Dustin Hoffman vividly recalls one afternoon, sitting in his apartment on 11th Street in New York City, talking on the phone to Mike Nichols. The director was trying to convince Hoffman to audition for the part of Benjamin Braddock in “The Graduate”.

“Mike was asking: ‘What do you mean you don’t think you’re right for the part? Because you’re Jewish?’

“I said, ‘Yeah.’

“Mike said: ‘But don’t you think the character is Jewish inside?’”

Hoffman reminds me that Braddock was originally written as a thoroughbred WASP. “The guy’s name is Benjamin Braddock —not Bratowski,” Hoffman says with a smile. “He’s a track star, debating team. Nichols tested everybody for the part — I think he tested [Robert] Redford, who visually was the prototype of this character.”

Hoffman finally agreed to fly to LA to audition. “That day was a torturous day for all of us,” he says. “I think I was three hours in the make-up chair under the lights. And Mike was saying with his usual wry humour: ‘What can we do about his nose?’ or: ‘He looks like he has one eyebrow,’ and they plucked in between my eyebrows.

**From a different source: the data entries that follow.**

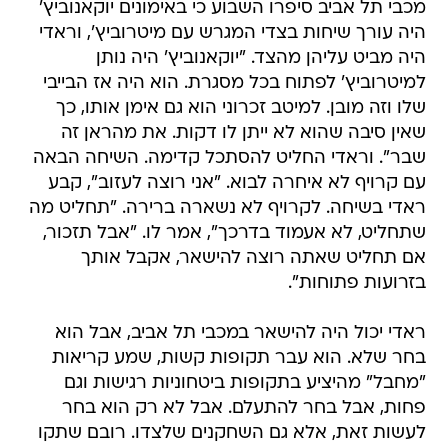
מכבי תל אביב סיפרו השבוע כי באימונים יוקאנוביץ'
היה עורך שיחות בצדי המגרש עם מיטרוביץ', וראדי
היה מביט עליהן מהצד. "יוקאנוביץ' היה נותן
למיטרוביץ' לפתוח בכל מסגרת. הוא היה אז הבייבי
שלו וזה מובן. למיטב זכרוני הוא גם אימן אותו, כך
שאין סיבה שהוא לא ייתן לו דקות. את מהראן זה
שבר". וראדי החליט להסתכל קדימה. השיחה הבאה
עם קרויף לא איחרה לבוא. "אני רוצה לעזוב", קבע
ראדי בשיחה. לקרויף לא נשארה ברירה. "תחליט מה
שתחליט, לא אעמוד בדרכך", אמר לו. "אבל תזכור,
אם תחליט שאתה רוצה להישאר, אקבל אותך
בזרועות פתוחות".
ראדי יכול היה להישאר במכבי תל אביב, אבל הוא
בחר שלא. הוא עבר תקופות קשות, שמע קריאות
"מחבל" מהיציע בתקופות ביטחוניות רגישות וגם
פחות, אבל בחר להתעלם. אבל לא רק הוא בחר
לעשות זאת, אלא גם השחקנים שלצדו. רובם שתקו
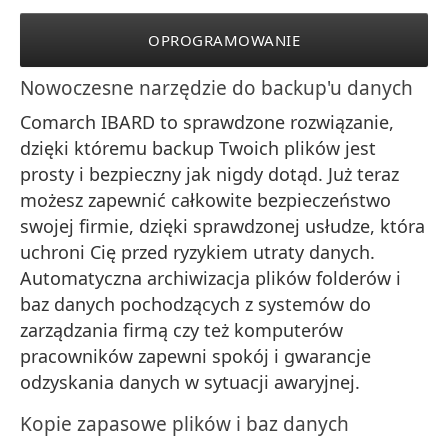
OPROGRAMOWANIE
Nowoczesne narzędzie do backup'u danych
Comarch IBARD to sprawdzone rozwiązanie,
dzięki któremu backup Twoich plików jest
prosty i bezpieczny jak nigdy dotąd. Już teraz
możesz zapewnić całkowite bezpieczeństwo
swojej firmie, dzięki sprawdzonej usłudze, która
uchroni Cię przed ryzykiem utraty danych.
Automatyczna archiwizacja plików folderów i
baz danych pochodzących z systemów do
zarządzania firmą czy też komputerów
pracowników zapewni spokój i gwarancje
odzyskania danych w sytuacji awaryjnej.
Kopie zapasowe plików i baz danych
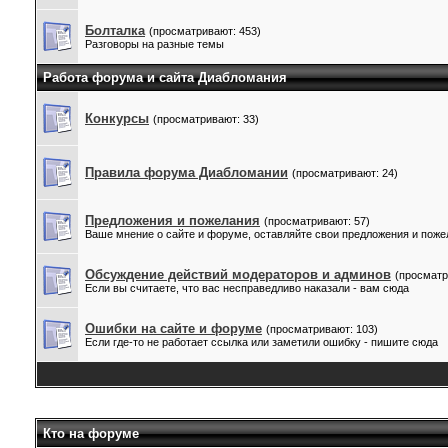
Болталка
(просматривают: 453)
Разговоры на разные темы
Работа форума и сайта Диабломания
Конкурсы
(просматривают: 33)
Правила форума Диабломании
(просматривают: 24)
Предложения и пожелания
(просматривают: 57)
Ваше мнение о сайте и форуме, оставляйте свои предложения и поже
Обсуждение действий модераторов и админов
(просматр
Если вы считаете, что вас несправедливо наказали - вам сюда
Ошибки на сайте и форуме
(просматривают: 103)
Если где-то не работает ссылка или заметили ошибку - пишите сюда
Кто на форуме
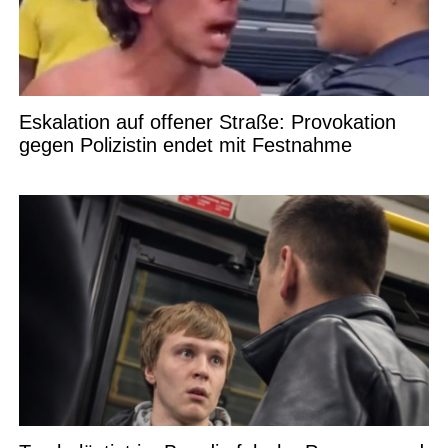
Eskalation auf offener Straße: Provokation
gegen Polizistin endet mit Festnahme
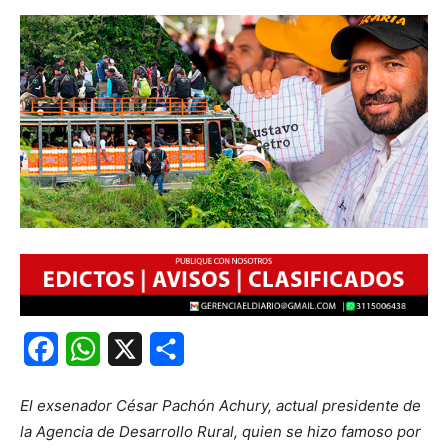
Facebook
WhatsApp
X
Share
El exsenador César Pachón Achury, actual presidente de
la Agencia de Desarrollo Rural, quien se hizo famoso por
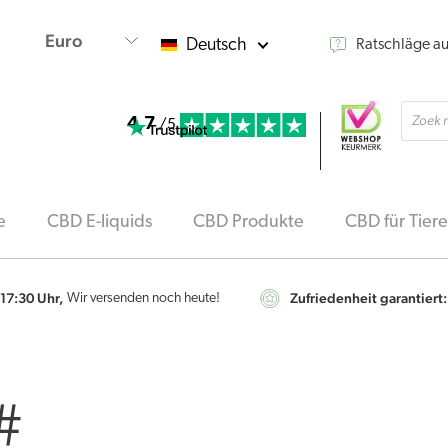
Deutsch
Ratschläge a
Produ
4,7
searc
/5
e
CBD E-liquids
CBD Produkte
CBD für Tiere
 17:30 Uhr,
Zufriedenheit garantiert:
Wir versenden noch heute!
#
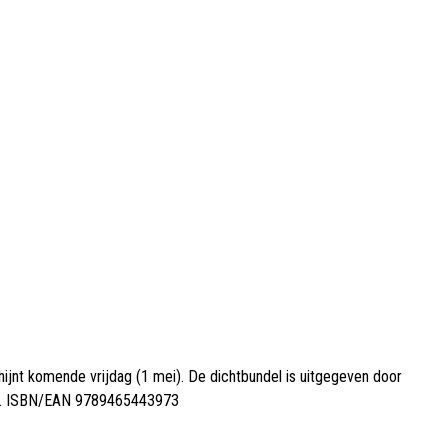
chijnt komende vrijdag (1 mei). De dichtbundel is uitgegeven door
uro. ISBN/EAN 9789465443973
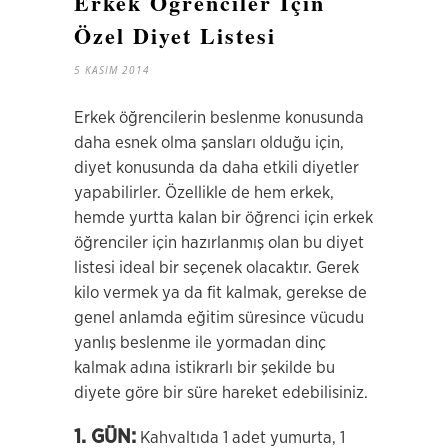
Erkek Öğrenciler İçin
Özel Diyet Listesi
5 KASIM 2014
Erkek öğrencilerin beslenme konusunda
daha esnek olma şansları olduğu için,
diyet konusunda da daha etkili diyetler
yapabilirler. Özellikle de hem erkek,
hemde yurtta kalan bir öğrenci için erkek
öğrenciler için hazırlanmış olan bu diyet
listesi ideal bir seçenek olacaktır. Gerek
kilo vermek ya da fit kalmak, gerekse de
genel anlamda eğitim süresince vücudu
yanlış beslenme ile yormadan dinç
kalmak adına istikrarlı bir şekilde bu
diyete göre bir süre hareket edebilisiniz.
1. GÜN:
Kahvaltıda 1 adet yumurta, 1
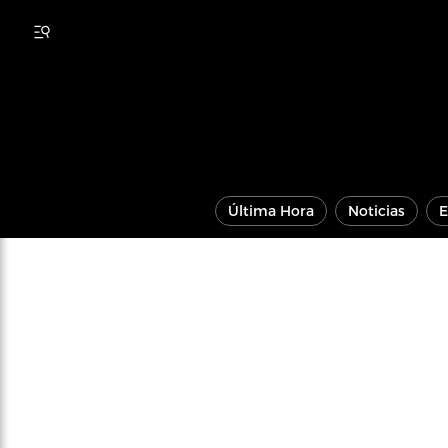
Última Hora
Noticias
E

“Dear Mike, who was, on the one hand, extremely courageous to cast me, in the end was at the same time aware that I looked nothing like what the part called for.” Hoffman laughs.

We’re having breakfast in a Columbus Avenue restaurant near Hoffman’s apartment in New York City. He arrives in buoyant spirits, dressed in jeans, white T-shirt, and blue blazer. Right away he befriends the waitress — “where did you grow up?” She turns out to be from his childhood neighbourhood in Los Angeles — Orlando Street. “Oh my God,” he says, “I grew up on Flores!”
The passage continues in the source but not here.